González Valencia has frequently drawn on collaboration to access authenticity. In an installation in Beirut in 2018, she posted a question (“Are you afraid you’ll keep moving forever?”) on flyers that hung across the neighborhood where she was in residency and invited responses via text. Her 2019 “Video Postales” featured photographs and videos shared by artists to accompany lines from González Valencia’s writing. The result was surprising and beautiful — accessing something more true than she could have created alone. Tapping into her collaborative instinct as well as her background in performance art, González Valencia engaged her mother in some improvisatory exercises. 

portrait from film
Still from How to Clean a House in Ten Easy Steps featuring Carolina González Valencia’s mother, Beatriz Valencia. (Courtesy of Carolina González Valencia)

“Let’s pretend I’m a journalist and I’m here to interview you and you’re a very, very accomplished person,” González Valencia said to her mother during the early stages of the film. “What do you want to be very accomplished at?” Her mother immediately responded that she would want to be a famous writer. What emerged was a central fictional character around which the collaborative genre-bending film took shape. 

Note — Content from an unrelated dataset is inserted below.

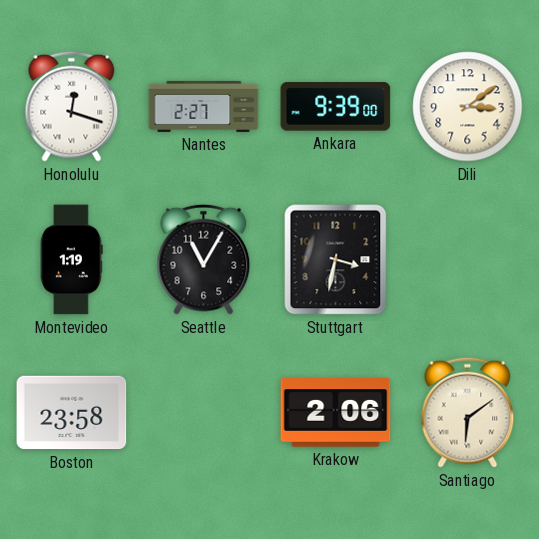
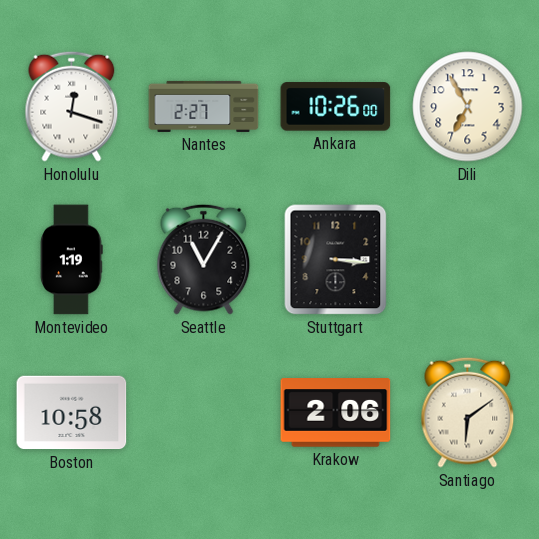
Ankara: 9:39 -> 10:26
Dili: 3:09 -> 6:55
Stuttgart: 3:32 -> 3:16
Boston: 23:58 -> 10:58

As soon as the fictional writer emerged as a character that Beatriz played, her mother spoke more freely and truthfully to her daughter. “That fiction allowed us to be more honest,” González Valencia said.

González Valencia likely already knew that this film was going to push against boundaries. Documentary is a complicated genre that sometimes poses as simple or straightforward. 

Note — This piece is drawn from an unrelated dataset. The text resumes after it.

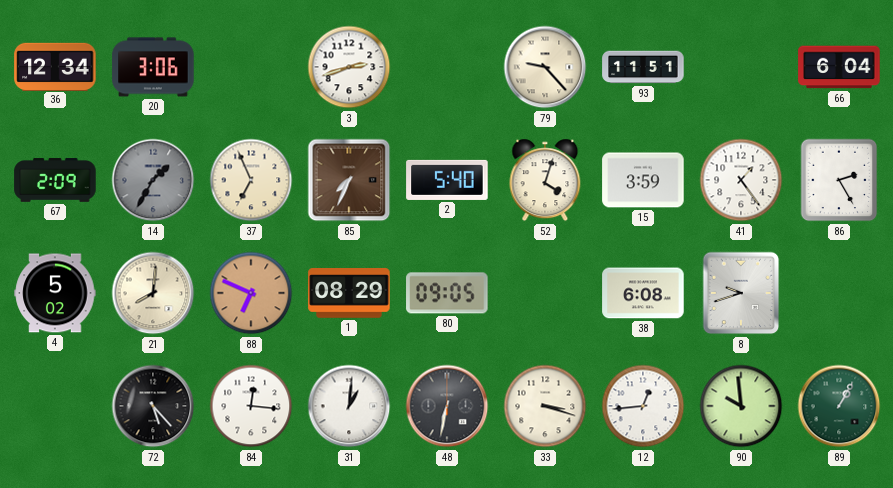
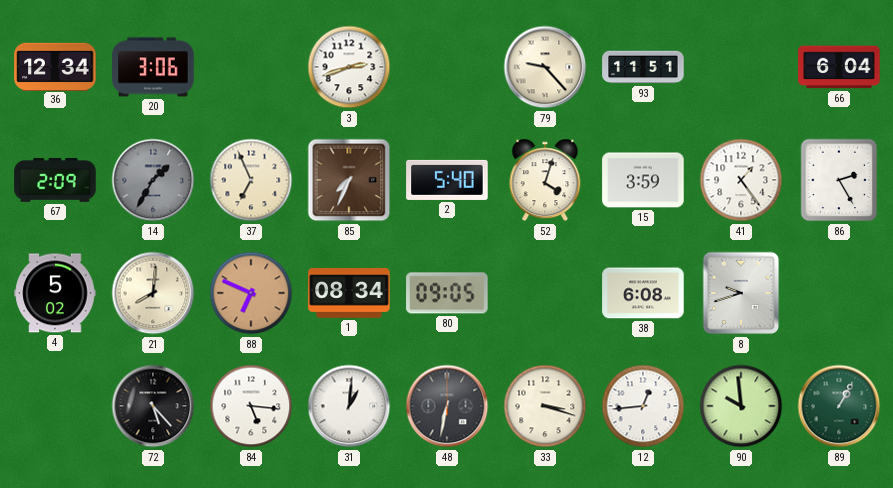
1: 08:29 -> 08:34
84: 12:16 -> 5:16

“I was really interested in pushing what we can do as a documentary. It’s a form that needs to be questioned because it comes from a legacy of a very colonial way of looking at the ‘other.’” González Valencia was not traveling to a new land to represent another culture, but she knew that she could still fall into the patterns of misrepresentation if her mother was not empowered as a collaborator.

González Valencia notes that other artists have blurred genres — drawing from fiction to access the truth. Author Claudia Rankine, for example, is creating a sort of “collage” in her writing, which has served as a model for González Valencia in her art. She also cites two Belgian filmmakers as influences: Chantal Akerman, who explored her own relationship with her mother in genre-blurring documentary films, and Agnès Varda, who blurred fiction and fact in her documentary films. Models like these allowed González Valencia to collaboratively create a documentary about her mother as a domestic worker, who is playing the role of a famous writer in parts of the film. 

As the semester wrapped up, González Valencia traveled to Splendor Omnia just outside of Mexico City, which she described as a dream studio. This is her first feature-length film, so the experience at Splendor Omnia will not only allow her to finish the film in a very high-end way, but it is also offering González Valencia an education. “It’s kind of like a school to me,” she said. 

five women in swimming pool; still from film
Beatriz Valencia featured in the musical sequence of How to Clean a House in 10 Easy Steps. (Courtesy of Carolina González Valencia)

How to Clean a House in 10 Easy Steps is the result of what happened when González Valencia and her mother dared to let go of the factual in favor of the truth. Of course deciding upon an approach for the film was only the very beginning. González Valencia’s project has received a slew of grant support. The production of the film has been made possible by support from sources that include the Sundance Film Festival, Abundant Futures Fund, and the LEF fund. The most recent $50,000 grant from Unbound Philanthropy enabled the film to move into post-production.

González Valencia has high hopes for the impact that her film can make. Primarily, she wants to contribute to ongoing conversations about narrative structure, domestic work, and immigrant rights. 

“I don’t believe in the single story,” González Valencia said. And when you are part of a group that gets represented by a superficial, single story, the stakes are higher. “I’m interested in being part of the conversation that complicates it, that shows that there is not one story.”

González Valencia and her mother are certainly pushing back against a single narrative created “from the perspective of pain and trauma.” González Valencia hopes that this film can show that “when we talk about immigrants, when we talk about domestic workers — we are people full of joy and laughter.” Especially now, she hopes the creativity and joy of the film — which includes a musical sequence —  will “help people to feel closer.”